“Nothing in this country, my dear sir! positively nothing. Why, there was Titus, my neighbour in the country—when will you come down to Newcome?—who married a devilish pretty girl, of very good family, too, Miss Burgeon, one of the Devonshire Burgeons. He looks, I am sure, twenty years older than you do. Why should not you do likewise?”
“Because I like to remain single, and want to leave Clive a rich man. Look here, Barnes, you know the value of our bank shares, now?”
“Indeed I do; rather speculative; but of course I know what some sold for last week,” says Barnes.
“Suppose I realise now. I think I am worth six lakhs. I had nearly two from my poor father.
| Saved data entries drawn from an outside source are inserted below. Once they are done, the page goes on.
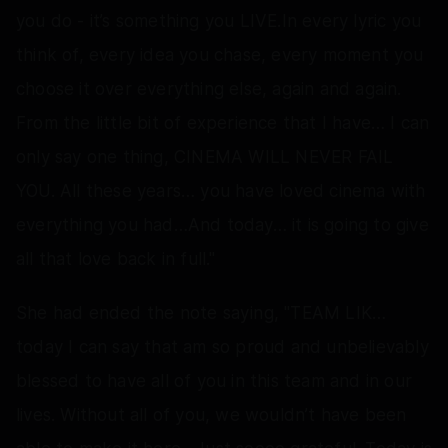
you do - it’s something you LIVE.In every lyric you
think of, every idea you chase, every moment you
choose it over everything else, again and again.
From the little bit of experience that I have… I can
only say one thing, CINEMA WILL NEVER FAIL
YOU. All these years… you have loved cinema with
everything you had…And today… it is going to give
all that love back in full."
She had ended the note saying, "TEAM LIK…
today I can say that am so proud and unbelievably
blessed to have all of you in this team and in our
lives. Without all of you, we wouldn’t have been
I saved some before and since I invested in this affair; and could sell out to-morrow with sixty thousand pounds.”
“A very pretty sum of money, Colonel,” says Barnes.
“I have a pension of a thousand a year.”
“My dear Colonel, you are a capitalist! we know it very well,” remarks Sir Barnes.
“And two hundred a year is as much as I want for myself,” continues the capitalist, looking into the fire, and jingling his money in his pockets. “A hundred a year for a horse; a hundred a year for pocket-money, for I calculate, you know, that Clive will give me a bedroom and my dinner.”
“He! he! If your son won’t, your nephew will, my dear Colonel!” says the affable Barnes, smiling sweetly.
“I can give the boy a handsome allowance, you see,” resumes Thomas Newcome.